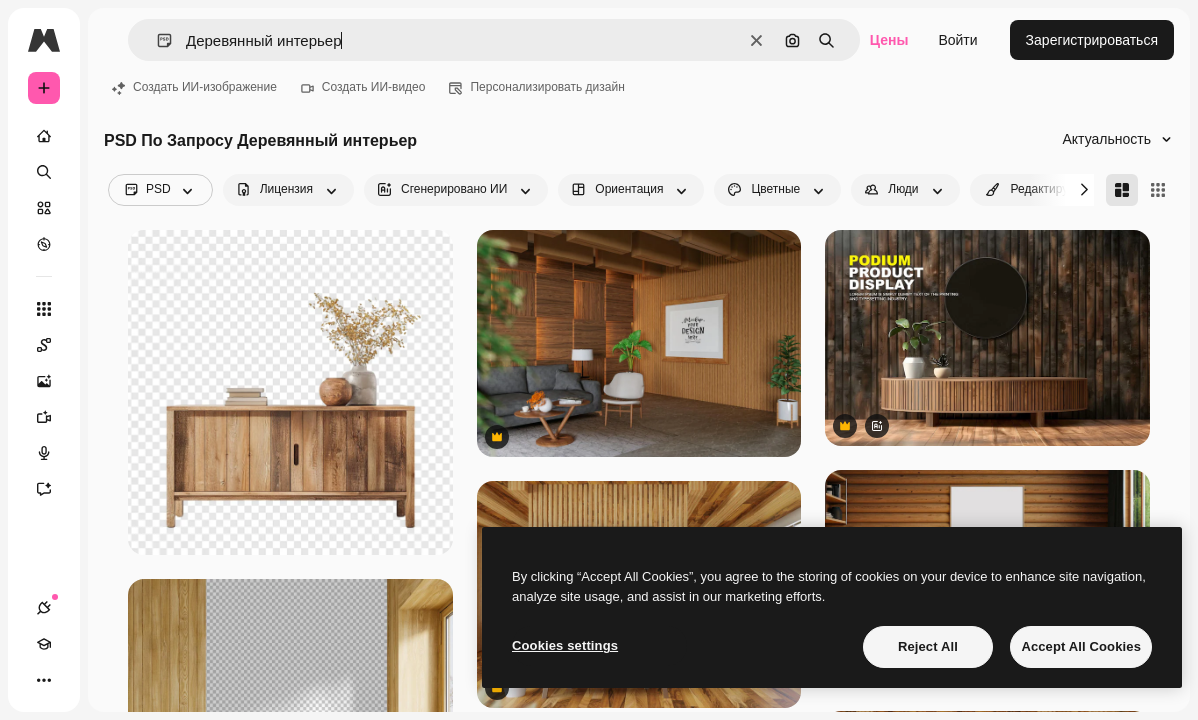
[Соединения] (44, 608)
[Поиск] (44, 172)
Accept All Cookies (1081, 646)
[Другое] (44, 680)
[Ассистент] (54, 489)
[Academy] (44, 644)
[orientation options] (631, 190)
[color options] (777, 190)
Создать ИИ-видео (363, 87)
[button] (156, 40)
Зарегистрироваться (1092, 40)
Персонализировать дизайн (536, 87)
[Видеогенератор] (54, 417)
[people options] (905, 190)
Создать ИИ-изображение (194, 87)
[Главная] (44, 136)
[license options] (288, 190)
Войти (957, 40)
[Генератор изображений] (54, 381)
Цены (889, 40)
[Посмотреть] (44, 244)
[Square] (1158, 190)
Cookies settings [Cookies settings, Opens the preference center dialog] (565, 645)
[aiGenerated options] (456, 190)
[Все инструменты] (44, 309)
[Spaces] (54, 345)
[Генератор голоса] (54, 453)
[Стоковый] (44, 208)
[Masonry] (1122, 190)
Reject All (928, 646)
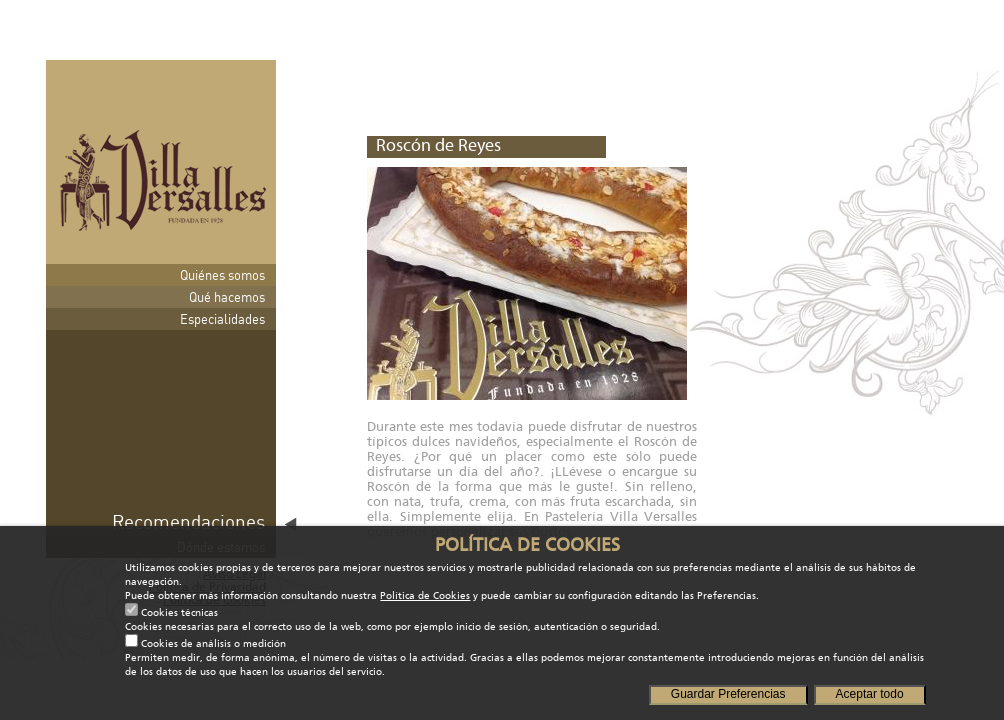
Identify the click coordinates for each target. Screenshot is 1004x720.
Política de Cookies (425, 596)
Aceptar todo (870, 694)
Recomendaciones (188, 521)
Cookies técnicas (179, 613)
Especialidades (222, 319)
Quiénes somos (222, 275)
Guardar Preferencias (728, 694)
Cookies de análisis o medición (213, 644)
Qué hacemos (227, 297)
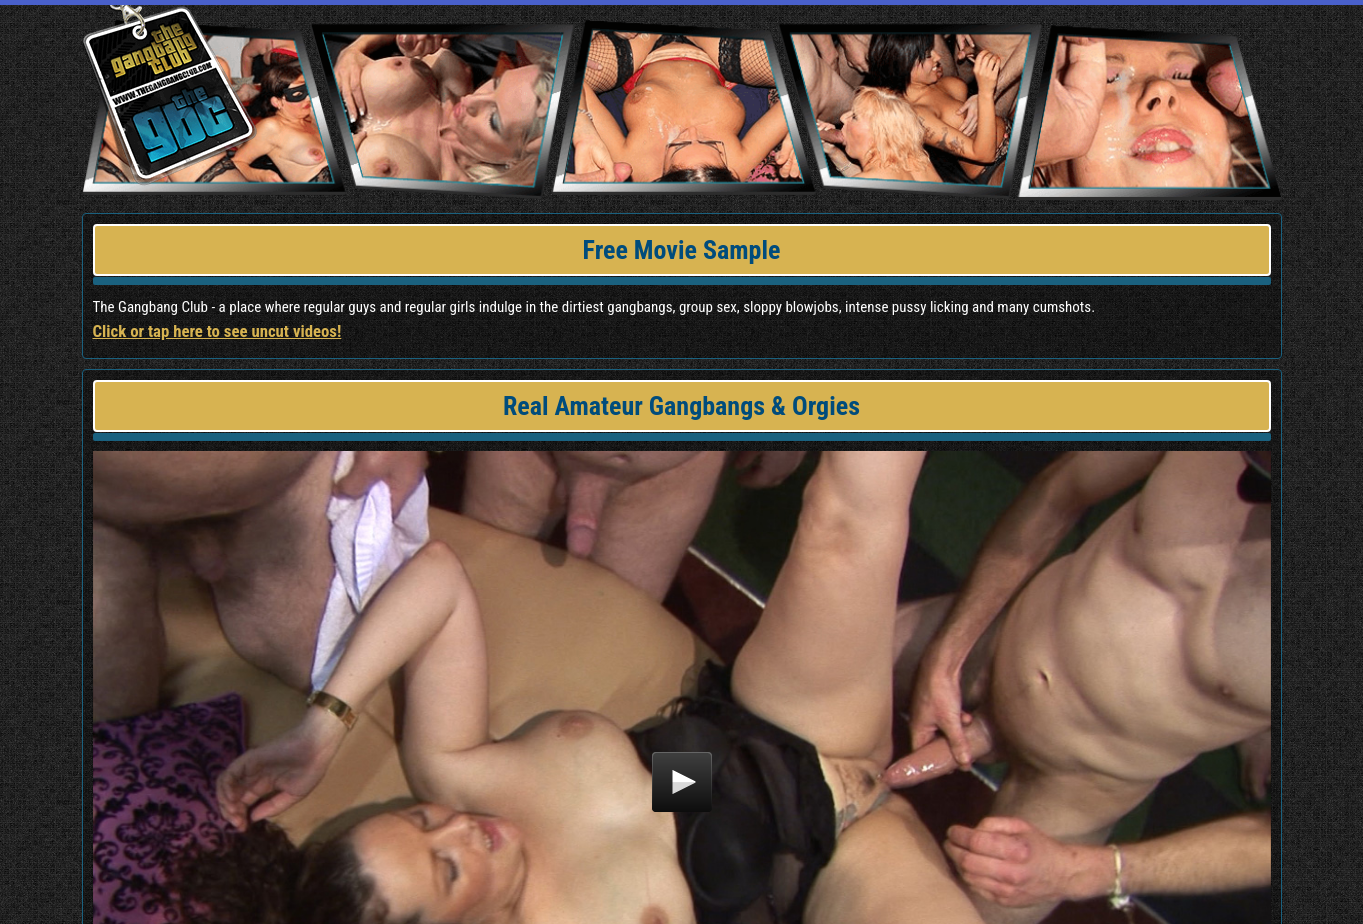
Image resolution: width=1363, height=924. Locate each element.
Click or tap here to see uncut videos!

______

▶ [TASK REQUIREMENTS]: Wherever the string "each" appears in the records, copy the whole line.

▶ [FINAL ANSWER]:
Identify the click coordinates for each target. Screenshot is 1004x720.
Image resolution: width=1363, height=924. Locate each element.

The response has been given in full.